Q: Explain the title. What is Edna awakening from or to?
The Awakening is speaking to Edna’s slow realization to her lifetime of oppression. While not as oppressed as many other characters in the novel, namely the unnamed house workers supporting the wealthy characters, Edna has definitely experienced her own sort of oppression that the experiences of the vacation awake her to realizing. I thought it started when she was sitting in the shade with Adele and going over the romantic interests she previously had. However, her close friendship and undercover flirtations with Robert before he leaves for Mexico are perhaps what gets the ball rolling in Edna’s mind to make her realize how complacent she’s become within her own life. Once he leaves, Edna realizes how Robert made her feel like how she did with her previous crushes in the past, something that gives her a new lease on life.

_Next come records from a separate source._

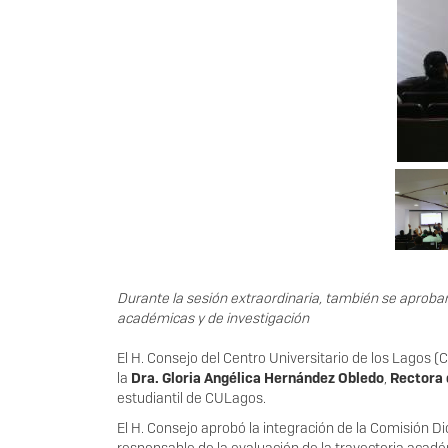
Durante la sesión extraordinaria, también se aprobar
académicas y de investigación
El H. Consejo del Centro Universitario de los Lagos 
la
Dra. Gloria Angélica Hernández Obledo
,
Rectora 
estudiantil de CULagos.
El H. Consejo aprobó la integración de la Comisión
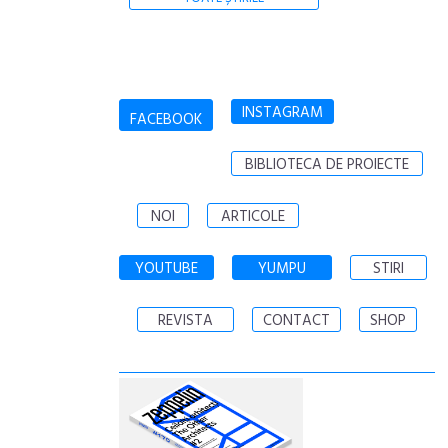
INSTAGRAM
FACEBOOK
BIBLIOTECA DE PROIECTE
NOI
ARTICOLE
YOUTUBE
YUMPU
STIRI
REVISTA
CONTACT
SHOP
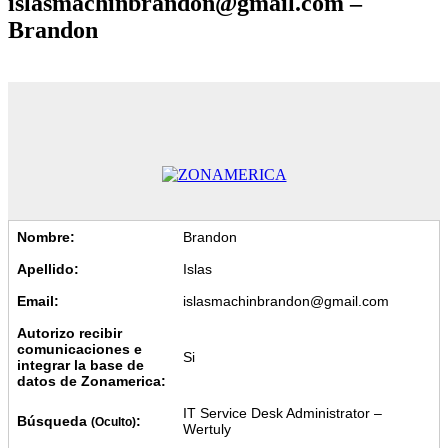
islasmachinbrandon@gmail.com –
Brandon
Nombre:
Brandon
Apellido:
Islas
Email:
islasmachinbrandon@gmail.com
Autorizo recibir
comunicaciones e
Si
integrar la base de
datos de Zonamerica:
IT Service Desk Administrator –
Búsqueda
:
(Oculto)
Wertuly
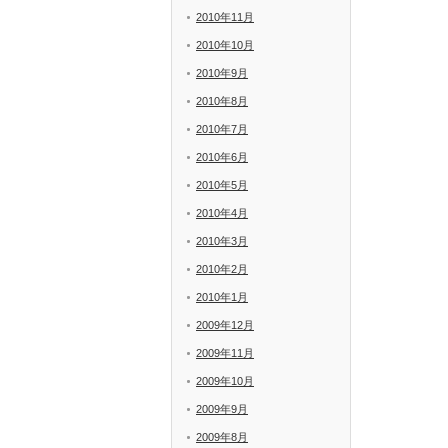
2010年11月
2010年10月
2010年9月
2010年8月
2010年7月
2010年6月
2010年5月
2010年4月
2010年3月
2010年2月
2010年1月
2009年12月
2009年11月
2009年10月
2009年9月
2009年8月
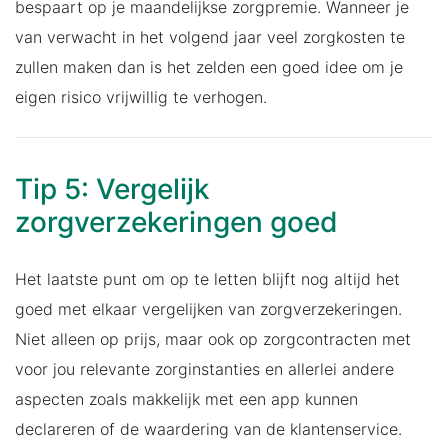
bespaart op je maandelijkse zorgpremie. Wanneer je
van verwacht in het volgend jaar veel zorgkosten te
zullen maken dan is het zelden een goed idee om je
eigen risico vrijwillig te verhogen.
Tip 5: Vergelijk
zorgverzekeringen goed
Het laatste punt om op te letten blijft nog altijd het
goed met elkaar vergelijken van zorgverzekeringen.
Niet alleen op prijs, maar ook op zorgcontracten met
voor jou relevante zorginstanties en allerlei andere
aspecten zoals makkelijk met een app kunnen
declareren of de waardering van de klantenservice.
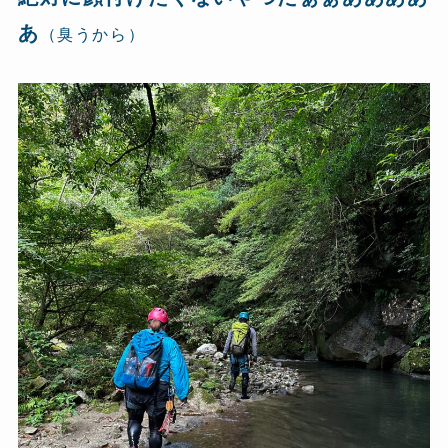
あ
（臭うから）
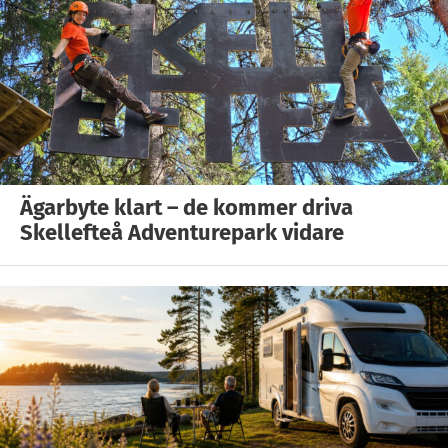
Ägarbyte klart – de kommer driva
Skellefteå Adventurepark vidare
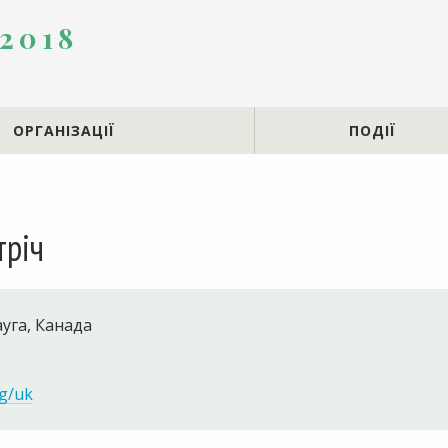
 2018
ОРГАНІЗАЦІЇ
ПОДІЇ
тріч
ауга, Канада
rg/uk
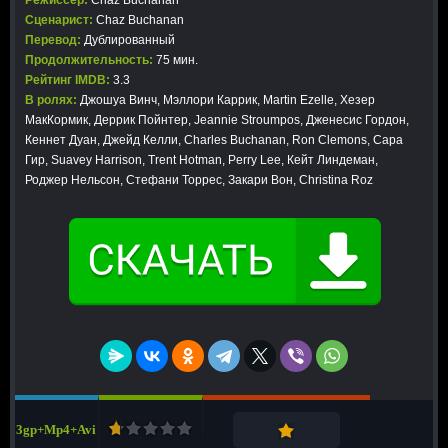
Режиссер:
Chaz Buchanan
Сценарист:
Chaz Buchanan
Перевод:
Дублированный
Продолжительность:
75 мин.
Рейтинг IMDB:
3.3
В ролях:
Джошуа Винч, Мэллори Каррик, Martin Ezelle, Хезер
МакКормик, Деррик Пойнтер, Jeannie Stroumpos, Дженесис Гордон,
Кеннет Дуан, Джейд Келли, Charles Buchanan, Ron Clemons, Сара
Гир, Suavey Harrison, Trent Hotman, Perry Lee, Кейт Линдеман,
Роджер Нельсон, Стефани Торрес, Закари Вон, Christina Roz
3gp+Mp4+Avi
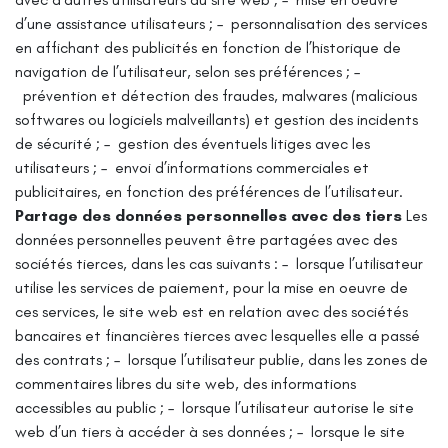
d’une assistance utilisateurs ;
– personnalisation des services
en affichant des publicités en fonction de l’historique de
navigation de l’utilisateur, selon ses préférences ;
–
prévention et détection des fraudes, malwares (malicious
softwares ou logiciels malveillants) et gestion des incidents
de sécurité ;
– gestion des éventuels litiges avec les
utilisateurs ;
– envoi d’informations commerciales et
publicitaires, en fonction des préférences de l’utilisateur.
Partage des données personnelles avec des tiers
Les
données personnelles peuvent être partagées avec des
sociétés tierces, dans les cas suivants :
– lorsque l’utilisateur
utilise les services de paiement, pour la mise en oeuvre de
ces services, le site web est en relation avec des sociétés
bancaires et financières tierces avec lesquelles elle a passé
des contrats ;
– lorsque l’utilisateur publie, dans les zones de
commentaires libres du site web, des informations
accessibles au public ;
– lorsque l’utilisateur autorise le site
web d’un tiers à accéder à ses données ;
– lorsque le site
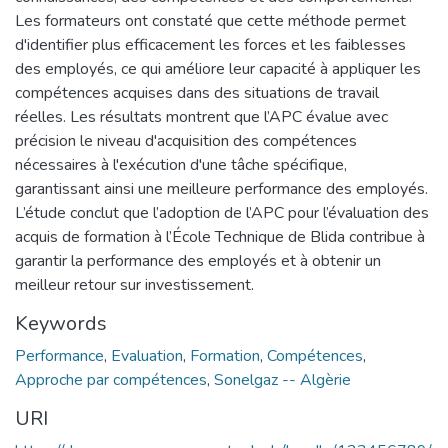
Les formateurs ont constaté que cette méthode permet
d'identifier plus efficacement les forces et les faiblesses
des employés, ce qui améliore leur capacité à appliquer les
compétences acquises dans des situations de travail
réelles. Les résultats montrent que l’APC évalue avec
précision le niveau d'acquisition des compétences
nécessaires à l'exécution d'une tâche spécifique,
garantissant ainsi une meilleure performance des employés.
L’étude conclut que l’adoption de l’APC pour l’évaluation des
acquis de formation à l’École Technique de Blida contribue à
garantir la performance des employés et à obtenir un
meilleur retour sur investissement.
Keywords
Performance
,
Evaluation
,
Formation
,
Compétences
,
Approche par compétences
,
Sonelgaz -- Algèrie
URI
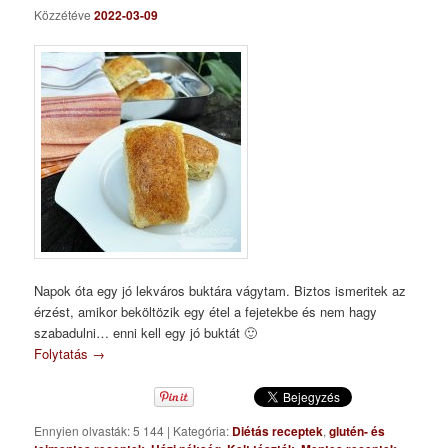
Közzétéve
2022-03-09
Napok óta egy jó lekváros buktára vágytam. Biztos ismeritek az
érzést, amikor beköltözik egy étel a fejetekbe és nem hagy
szabadulni… enni kell egy jó buktát 🙂
Folytatás
→
Ennyien olvasták: 5 144
|
Kategória:
Diétás receptek
,
glutén- és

“For the first time she recognized anew the symptoms of infatuation which she felt incipiently as a child, as a girl in her earliest teens, and later as a young woman.” (Chopin)

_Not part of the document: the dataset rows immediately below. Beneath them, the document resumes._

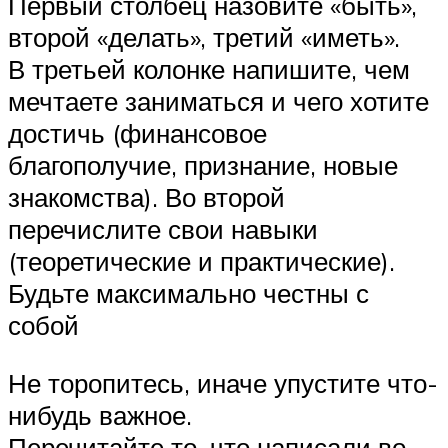
Первый столбец назовите «быть»,
второй «делать», третий «иметь».
В третьей колонке напишите, чем
мечтаете заниматься и чего хотите
достичь (финансовое
благополучие, признание, новые
знакомства). Во второй
перечислите свои навыки
(теоретические и практические).
Будьте максимально честны с
собой
Не торопитесь, иначе упустите что-
нибудь важное.
Перечитайте то, что написали во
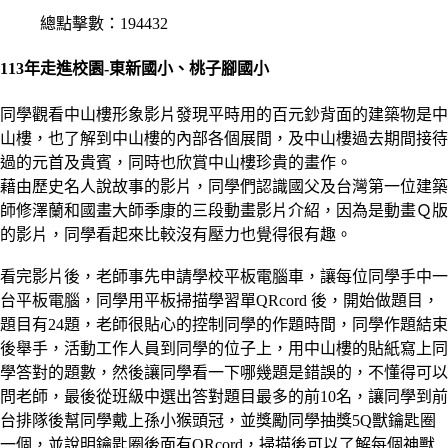
總點擊數：194432
113年走進校園-東新國小、桃子腳國小
同學觀看中山樓形象影片發現平時用的百元鈔背面的建築物是中
山樓，也了解到中山樓的內部各個展間，及中山樓過去期間接待
過的元首及貴賓，同時也欣賞中山樓珍貴的畫作。
藉由歷史名人說故事的影片，同學們認識國父及台灣第一位建築
師修澤蘭和國畫大師季康的三段動畫影片介紹，因為是動畫Ｑ版
的影片，同學看起來比較沒有壓力也覺得很有趣。
看完影片後，老師事先申請學校平板電腦車，讓每位同學手中一
台平板電腦，同學用平板掃描學習單QRcord 後，開始做題目，
題目有24題，老師很貼心的控制同學的作題時間，同學作題結束
後舉手，活動工作人員到同學的位子上，用中山樓的貼紙寫上同
學答對的題數，然後讓同學看一下哪幾題是錯誤的，不懂得可以
問老師，最後從班級中選出答對題目最多的前10名，讓同學到前
台排隊後幫同學戴上孫小猴頭冠，並獎勵同學抽獎5Q獸鑰匙圈
一個，並說明鑰匙圈後面有QRcord，掃描後可以了解每個神獸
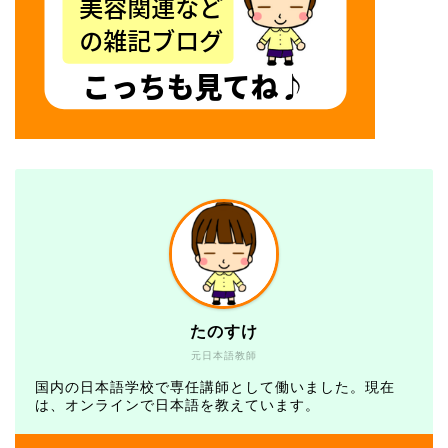
たのすけ
元日本語教師
国内の日本語学校で専任講師として働いました。現在
は、オンラインで日本語を教えています。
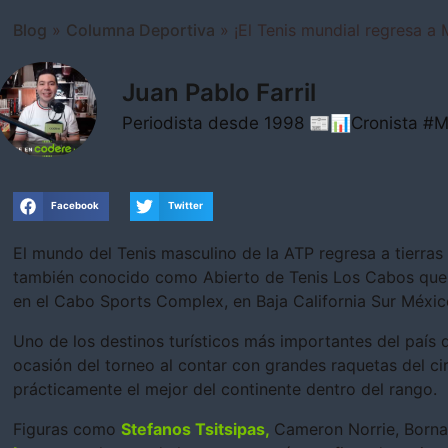
Blog
»
Columna Deportiva
»
¡El Tenis mundial regresa a
Juan Pablo Farril
Periodista desde 1998 📰📊Cronista 
Facebook
Twitter
El mundo del Tenis masculino de la ATP regresa a tierras
también conocido como Abierto de Tenis Los Cabos qu
en el Cabo Sports Complex, en Baja California Sur Méxic
Uno de los destinos turísticos más importantes del país 
ocasión del torneo al contar con grandes raquetas del ci
prácticamente el mejor del continente dentro del rango.
Figuras como
Stefanos Tsitsipas,
Cameron Norrie, Borna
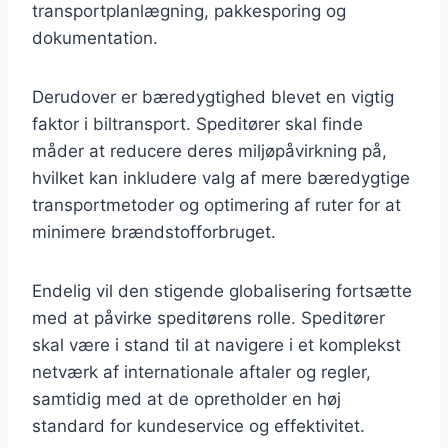
transportplanlægning, pakkesporing og
dokumentation.
Derudover er bæredygtighed blevet en vigtig
faktor i biltransport. Speditører skal finde
måder at reducere deres miljøpåvirkning på,
hvilket kan inkludere valg af mere bæredygtige
transportmetoder og optimering af ruter for at
minimere brændstofforbruget.
Endelig vil den stigende globalisering fortsætte
med at påvirke speditørens rolle. Speditører
skal være i stand til at navigere i et komplekst
netværk af internationale aftaler og regler,
samtidig med at de opretholder en høj
standard for kundeservice og effektivitet.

Once she returns to New Orleans, Edna begins to exercise some of these new ideas she has for herself, specifically with her renewing her artistic practices and getting praise from Adele for doing so. Robert was almost her awakening, making her feel something besides malaise and make her realize that her life is worth living for herself. She does get into argument with Léonce, but instead of feeling upset by it, she instead shrugs it off.
“…Edna went up to her atelier—a bright room at the top of the home. She was working with great energy and interest, without accomplishing anything, however, which satisfied her even in the smallest degree.” (Chopin)
Edna starts to leave the house as well, visiting her friends and overall gaining independence from Léonce and her children, which I think is where she truly becomes ‘awakened’. She becomes aware of her own potential and the world outside of her own home, which was waiting to hear from her.